**Required work:** Each record needs to be transcribed word for word, though without its pictures.

##### Available records #####

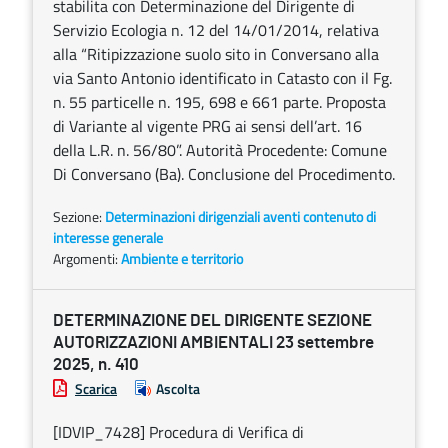
stabilita con Determinazione del Dirigente di
Servizio Ecologia n. 12 del 14/01/2014, relativa
alla “Ritipizzazione suolo sito in Conversano alla
via Santo Antonio identificato in Catasto con il Fg.
n. 55 particelle n. 195, 698 e 661 parte. Proposta
di Variante al vigente PRG ai sensi dell’art. 16
della L.R. n. 56/80”. Autorità Procedente: Comune
Di Conversano (Ba). Conclusione del Procedimento.
Sezione:
Determinazioni dirigenziali aventi contenuto di
interesse generale
Argomenti:
Ambiente e territorio
DETERMINAZIONE DEL DIRIGENTE SEZIONE
AUTORIZZAZIONI AMBIENTALI 23 settembre
2025, n. 410
Scarica
Ascolta
[IDVIP_7428] Procedura di Verifica di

#####

**Written response:**
stabilita con Determinazione del Dirigente di
Servizio Ecologia n. 12 del 14/01/2014, relativa
alla “Ritipizzazione suolo sito in Conversano alla
via Santo Antonio identificato in Catasto con il Fg.
n. 55 particelle n. 195, 698 e 661 parte. Proposta
di Variante al vigente PRG ai sensi dell’art. 16
della L.R. n. 56/80”. Autorità Procedente: Comune
Di Conversano (Ba). Conclusione del Procedimento.
Sezione:
Determinazioni dirigenziali aventi contenuto di
interesse generale
Argomenti:
Ambiente e territorio
DETERMINAZIONE DEL DIRIGENTE SEZIONE
AUTORIZZAZIONI AMBIENTALI 23 settembre
2025, n. 410
Scarica
Ascolta
[IDVIP_7428] Procedura di Verifica di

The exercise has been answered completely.